An air strike by Saudi-led coalition forces on the offices of the Sana’a-based television station Yemen Today left a journalist and three others dead. Reports said the station was specifically targeted.
This statement was originally published on freemedia.at on 22 April 2015.
The International Press Institute (IPI) today condemned an air strike by Saudi-led coalition forces on the offices of the Sana’a-based television station Yemen Today that left a journalist and three others dead, and which reports said specifically targeted the station.
The air strike came amid the Saudi-led coalition’s four-week campaign against Houthi rebels who have seized Yemen’s capital. Journalist and presenter Mohammed Shamsan was killed in the attack, as were two guards and an accountant working for the station, Yemen Today reported on its website.

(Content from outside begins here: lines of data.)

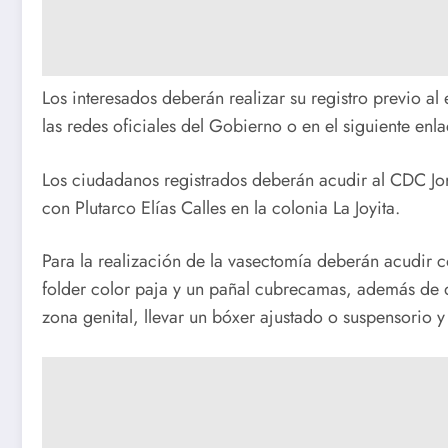
Los interesados deberán realizar su registro previo a
las redes oficiales del Gobierno o en el siguiente en
Los ciudadanos registrados deberán acudir al CDC Jo
con Plutarco Elías Calles en la colonia La Joyita.
Para la realización de la vasectomía deberán acudir 
folder color paja y un pañal cubrecamas, además de 
zona genital, llevar un bóxer ajustado o suspensorio 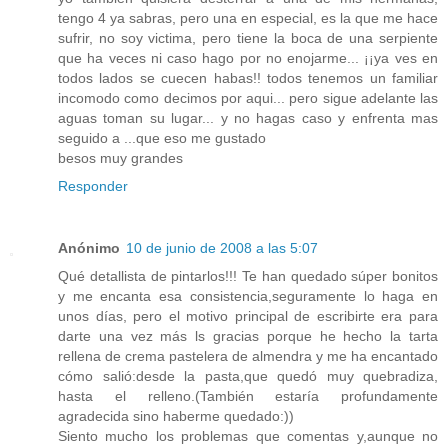
tengo 4 ya sabras, pero una en especial, es la que me hace
sufrir, no soy victima, pero tiene la boca de una serpiente
que ha veces ni caso hago por no enojarme... ¡¡ya ves en
todos lados se cuecen habas!! todos tenemos un familiar
incomodo como decimos por aqui... pero sigue adelante las
aguas toman su lugar... y no hagas caso y enfrenta mas
seguido a ...que eso me gustado
besos muy grandes
Responder
Anónimo
10 de junio de 2008 a las 5:07
Qué detallista de pintarlos!!! Te han quedado súper bonitos
y me encanta esa consistencia,seguramente lo haga en
unos días, pero el motivo principal de escribirte era para
darte una vez más ls gracias porque he hecho la tarta
rellena de crema pastelera de almendra y me ha encantado
cómo salió:desde la pasta,que quedó muy quebradiza,
hasta el relleno.(También estaría profundamente
agradecida sino haberme quedado:))
Siento mucho los problemas que comentas y,aunque no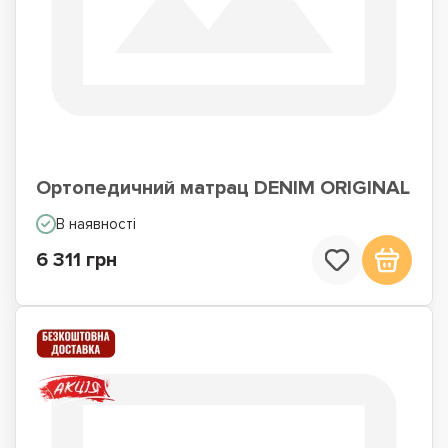
Ортопедичний матрац DENIM ORIGINAL
В наявності
6 311 грн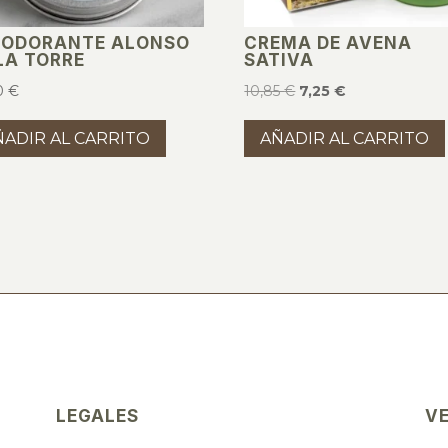
SODORANTE ALONSO
CREMA DE AVENA
LA TORRE
SATIVA
El
El
0
€
10,85
€
7,25
€
precio
precio
ÑADIR AL CARRITO
AÑADIR AL CARRITO
original
actual
era:
es:
10,85 €.
7,25 €.
LEGALES
V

IPI Director of Advocacy and Communications Steven M. Ellis said that the reports that the station was deliberately targeted were “disturbing” and he called on international and Saudi authorities to conduct an independent investigation.
“Targeting journalists and news outlets – regardless of their political affiliation or the opinions they express – is absolutely unacceptable and we remind all parties to conflicts that an attack on journalists who are not themselves combatants is a violation of international law,” he said. “We welcome the fact that the Saudi-led coalition has now called an end to such air strikes, but anyone responsible for targeting journalists must be held to account.”

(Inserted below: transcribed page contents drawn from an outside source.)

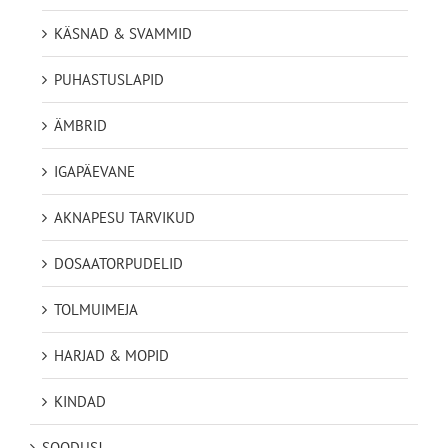
KÄSNAD & SVAMMID
PUHASTUSLAPID
ÄMBRID
IGAPÄEVANE
AKNAPESU TARVIKUD
DOSAATORPUDELID
TOLMUIMEJA
HARJAD & MOPID
KINDAD
SOODUS!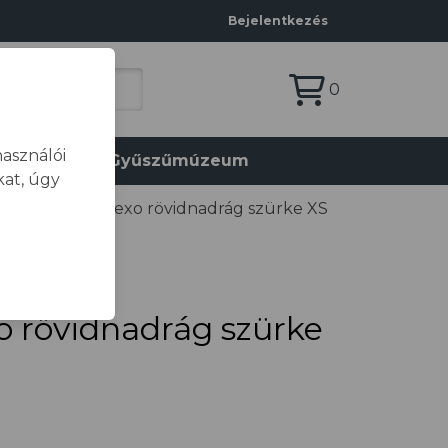
Bejelentkezés
0
asználói
olat
Gyűszűmúzeum
at, úgy
/
Portwest Texo rövidnadrág szürke XS
o rövidnadrág szürke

Yemen Today said that the four men killed in the air strike died “while performing their duties” and it referred to the Saudi actions as “brutal aggression”.
The Yemen Times reported that Yemen Today’s offices are in the same neighbourhood as the residence of the eldest son of former Yemen President Ali Abdullah Saleh, who is connected to the Houthi. Several media outlets said that the TV station politically supports the Houthi.
At least 40 people were killed and more were injured during Monday’s air campaign in Sana’a, the Yemen Times reported.
Two other journalists have been killed in Yemen since the beginning of 2015.
Abdul Kareem al-Khaiwani, a prominent Yemeni journalist with ties to the Houthi, was killed on March 18 close to his home in Sana’a. Media quoted police sources as saying that al-Khaiwani was shot dead by assailants on a motorbike. He had served as a representative of the Houthi group in a national dialogue conference on the future of Yemen.
On Jan. 4, Khalid Mohammed al Washali, a correspondent at Yemeni TV channel Al-Masirah, also aligned with the Houthi, was killed with three others when a bomb exploded in Dhamar.